Tag Archives: Neil Pearson

The Farce is Strong in this One


New Alexandra Theatre, Birmingham, Monday 24th June, 2013

Michael Frayn’s farce-within-a-farce is currently doing the rounds in this production from the Old Vic.  For those that have yet to come across this extremely funny piece, it gives us three glimpses of life with a touring production of creaky old farce, Nothing On: the first act shows us a torturous rehearsal, the night before they open; the second act takes place backstage during a matinee on the tour; and the third shows us what we saw rehearsed ‘performed’ to an audience several weeks in…

Neil Pearson is superb as Lloyd the frazzled director, whose anger and sarcasm increase in equal measure as time runs out before opening night.  Maureen Beattie plays it broad as the fading star in the role of the charwoman – in fact the entire company demonstrates skill at the larger-than-life performances of their on-stage roles.  Thomasin Rand is suitably dim as the starlet in her underwear and David Bark-Jones is equally outspoken and inarticulate as Garry Lejeune.  It is when they drop out of character that they drop into full-on ‘luvvie’ mode.  Sasha Waddell is the epitome of this luvvieness, the gossipmonger of the group.  Chris Larkin’s Freddie is a hilarious portrayal of a sweet but dim actor – the physical comedy of Larkin and Bark-Jones, throwing themselves around with trousers around ankles or shoelaces tied together is astonishing.  Geoffrey Freshwater is a hoot as the dipsomaniac playing the burglar, and Danielle Flatt is appropriately wound-up and emotional as stage manager Poppy. Finally there is an enjoyable Simon Bubb as Tim the general factotum, handyman, understudy and DSM –without whom these no-hopers would have no show at all.

In the second act, when most of it is performed in frantic dumb show, the notion of timing being everything in comedy could not be more prominent.  The slapstick element of farce joins the others (doors slamming, trousers dropping, girls in underwear) in this manic sequence that must be a bugger to learn.  I have seen it done tighter but the mad scramble to keep the show going and stop the cast from killing each other, was still well-played and very funny.

By the third act, the wheels have really come off Nothing On.
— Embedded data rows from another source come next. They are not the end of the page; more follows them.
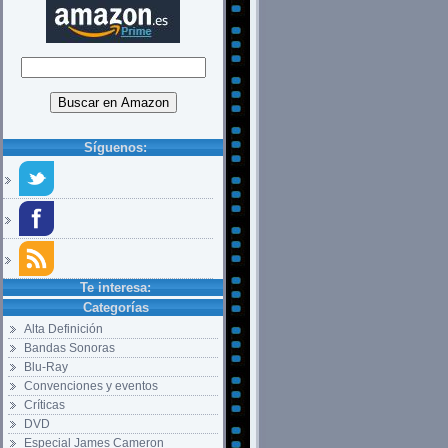
Síguenos:
Te interesa:
Categorías
Alta Definición
Bandas Sonoras
Blu-Ray
Convenciones y eventos
Críticas
DVD
Especial James Cameron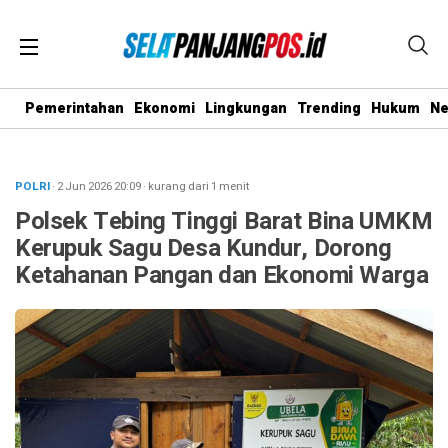
Pemerintahan
Ekonomi
Lingkungan
Trending
Hukum
N
POLRI
· 2 Jun 2026
20:09
·
kurang dari 1 menit
Polsek Tebing Tinggi Barat Bina UMKM
Kerupuk Sagu Desa Kundur, Dorong
Ketahanan Pangan dan Ekonomi Warga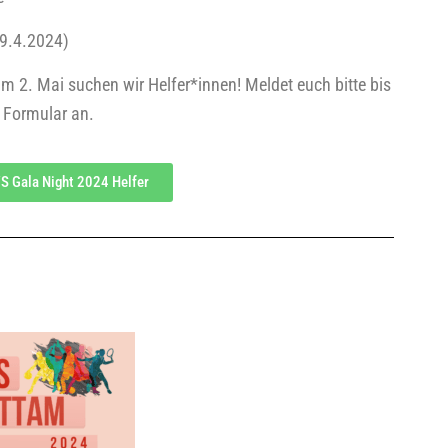
9.4.2024)
am 2. Mai suchen wir Helfer*innen! Mel­det euch bit­te bis
 For­mu­lar an.
S Gala Night 2024 Helfer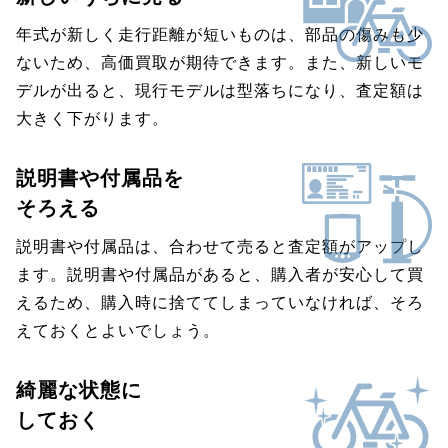
年式が新しく走行距離が短いものは、部品の傷みも少
ないため、高価買取が期待できます。また、新しいモ
デルが出ると、現行モデルは型落ちになり、査定額は
大きく下がります。
説明書や付属品を
そろえる
説明書や付属品は、合わせて売ると査定額がアップし
ます。説明書や付属品があると、購入者が安心して買
えるため、購入時に捨ててしまっていなければ、そろ
えておくとよいでしょう。
綺麗な状態に
しておく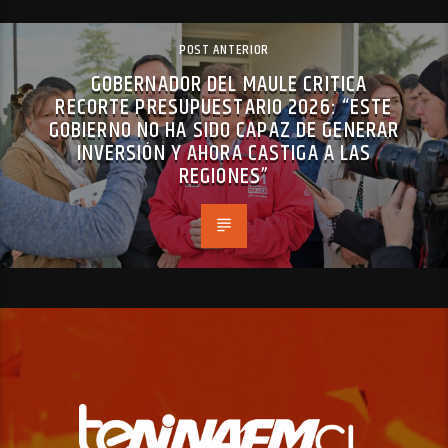
POST ANTERIOR
GOBERNADOR DEL MAULE CRITICA
RECORTE PRESUPUESTARIO 2026: “ESTE
GOBIERNO NO HA SIDO CAPAZ DE GENERAR
INVERSIÓN Y AHORA CASTIGA A LAS
REGIONES”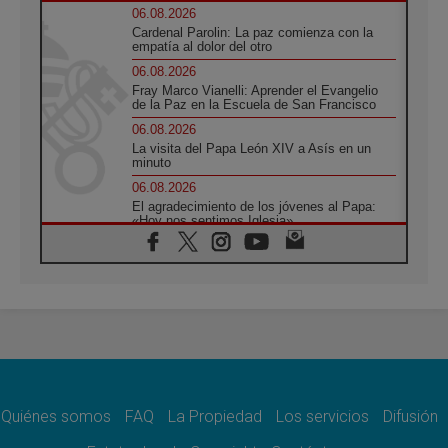
06.08.2026
Cardenal Parolin: La paz comienza con la
empatía al dolor del otro
06.08.2026
Fray Marco Vianelli: Aprender el Evangelio
de la Paz en la Escuela de San Francisco
06.08.2026
La visita del Papa León XIV a Asís en un
minuto
06.08.2026
El agradecimiento de los jóvenes al Papa:
«Hoy nos sentimos Iglesia»
06.08.2026
Líbano: Reanudan los coloquios en Roma en
medio de tensiones y ataques en el sur del
país
06.08.2026
Hiroshima y Nagasaki, 81 años después.
Comienzan "Diez Días Oración por la Paz"
06.08.2026
Pizzaballa en Asís: los cristianos quieren
paz
Quiénes somos
FAQ
La Propiedad
Los servicios
Difusión
06.08.2026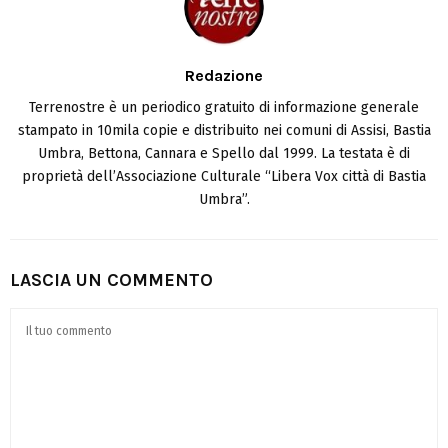
Redazione
Terrenostre è un periodico gratuito di informazione generale
stampato in 10mila copie e distribuito nei comuni di Assisi, Bastia
Umbra, Bettona, Cannara e Spello dal 1999. La testata è di
proprietà dell’Associazione Culturale “Libera Vox città di Bastia
Umbra”.
LASCIA UN COMMENTO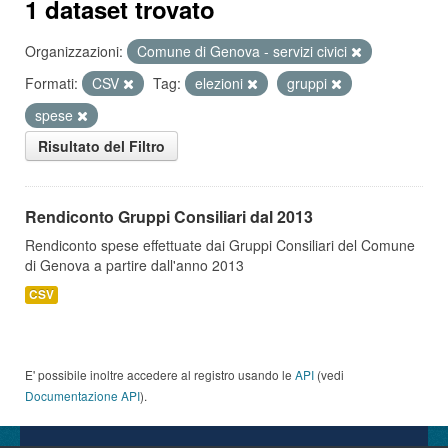
1 dataset trovato
Organizzazioni:
Comune di Genova - servizi civici
Formati:
CSV
Tag:
elezioni
gruppi
spese
Risultato del Filtro
Rendiconto Gruppi Consiliari dal 2013
Rendiconto spese effettuate dai Gruppi Consiliari del Comune
di Genova a partire dall'anno 2013
CSV
E' possibile inoltre accedere al registro usando le
API
(vedi
Documentazione API
).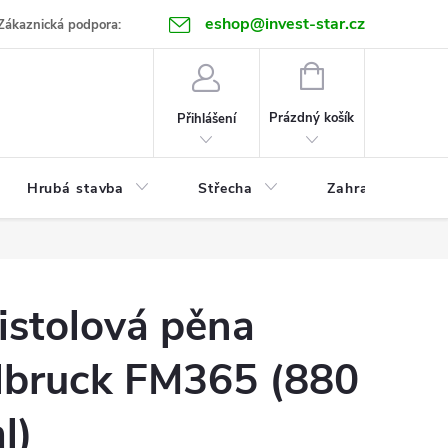
eshop@invest-star.cz
ntakt
Zákaznická podpora:
NÁKUPNÍ
KOŠÍK
Prázdný košík
Přihlášení
Hrubá stavba
Střecha
Zahrada
istolová pěna
llbruck FM365 (880
l)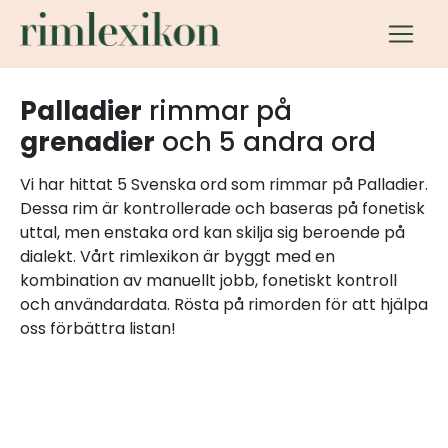
Palladier
rimmar på
grenadier
och 5 andra ord
Vi har hittat 5 Svenska ord som rimmar på Palladier.
Dessa rim är kontrollerade och baseras på fonetisk
uttal, men enstaka ord kan skilja sig beroende på
dialekt. Vårt rimlexikon är byggt med en
kombination av manuellt jobb, fonetiskt kontroll
och användardata. Rösta på rimorden för att hjälpa
oss förbättra listan!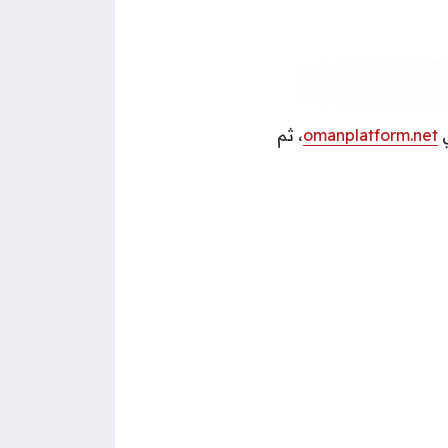
ي
omanplatform.net
، ثم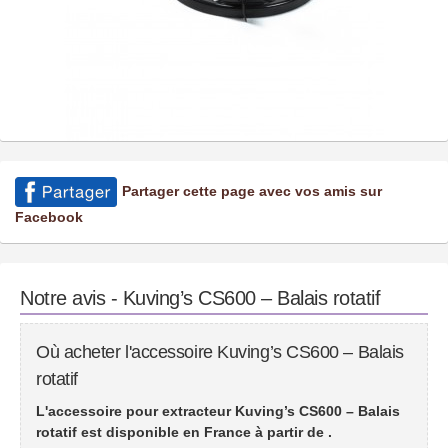
Partager cette page avec vos amis sur
Facebook
Notre avis - Kuving’s CS600 – Balais rotatif
Où acheter l'accessoire Kuving’s CS600 – Balais
rotatif
L'accessoire pour extracteur Kuving’s CS600 – Balais
rotatif est disponible en France à partir de
.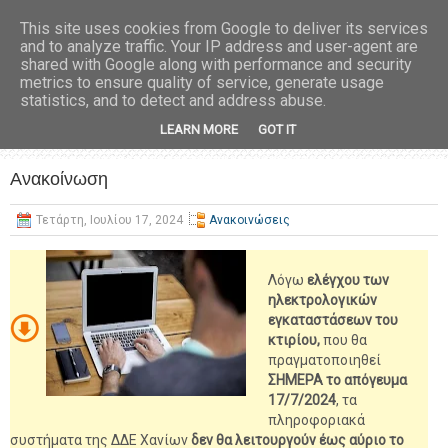
This site uses cookies from Google to deliver its services
and to analyze traffic. Your IP address and user-agent are
shared with Google along with performance and security
metrics to ensure quality of service, generate usage
statistics, and to detect and address abuse.
LEARN MORE
GOT IT
Ανακοίνωση
Τετάρτη, Ιουλίου 17, 2024
Ανακοινώσεις
Λόγω
ελέγχου των
ηλεκτρολογικών
εγκαταστάσεων του
κτιρίου,
που θα
πραγματοποιηθεί
ΣΗΜΕΡΑ το απόγευμα
17/7/2024
, τα
πληροφοριακά
συστήματα της ΔΔΕ Χανίων
δεν θα λειτουργούν έως αύριο το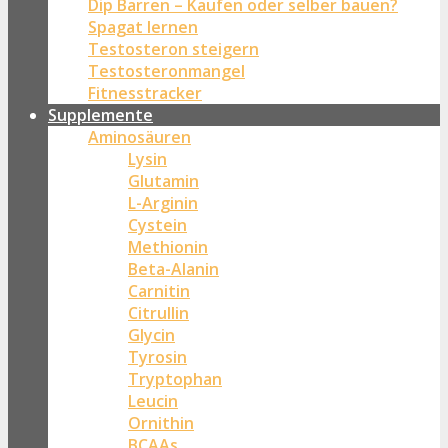
Dip Barren – Kaufen oder selber bauen?
Spagat lernen
Testosteron steigern
Testosteronmangel
Fitnesstracker
Supplemente
Aminosäuren
Lysin
Glutamin
L-Arginin
Cystein
Methionin
Beta-Alanin
Carnitin
Citrullin
Glycin
Tyrosin
Tryptophan
Leucin
Ornithin
BCAAs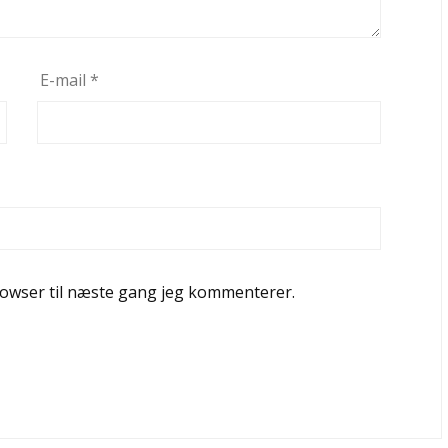
E-mail
*
rowser til næste gang jeg kommenterer.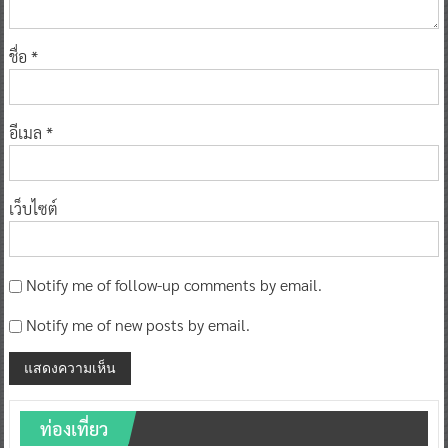
ชื่อ
*
อีเมล
*
เว็บไซต์
Notify me of follow-up comments by email.
Notify me of new posts by email.
ท่องเที่ยว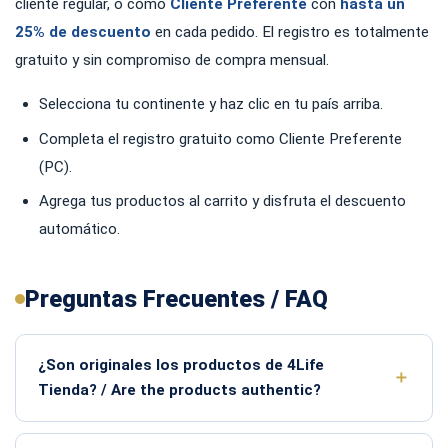
cliente regular, o como
Cliente Preferente
con
hasta un
25% de descuento
en cada pedido. El registro es totalmente
gratuito y sin compromiso de compra mensual.
Selecciona tu continente y haz clic en tu país arriba.
Completa el registro gratuito como Cliente Preferente
(PC).
Agrega tus productos al carrito y disfruta el descuento
automático.
Preguntas Frecuentes / FAQ
¿Son originales los productos de 4Life
Tienda? / Are the products authentic?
The production’s descent into chaos is irrevocable.  The cast attempt to improvise their way out of it when things go wrong, and it becomes the stuff of actors’ nightmares.  Just like it takes a certain skill to play a piano as badly as Les Dawson, playing ‘bad actor’ is also more demanding than you might think.  This company – the real life company, I mean, not the on-stage one! – has that skill in abundance.

Director Lloyd steps in – or rather climbs in through the window – as a supernumerary stand-in burglar, and the cast all turn to him for guidance.  As well as being very clever theatrically, and demanding high levels of comedic ability, the play also reveals much about the human condition.  There is a will to create but the flaws in our natures mean our efforts are doomed to failure at worst, or mediocrity at best.  Our selfish impulses jeopardise the efforts of the group.  There is no director to guide our actions.  The best we can hope is to put our differences aside and work together before that final curtain comes shuddering down.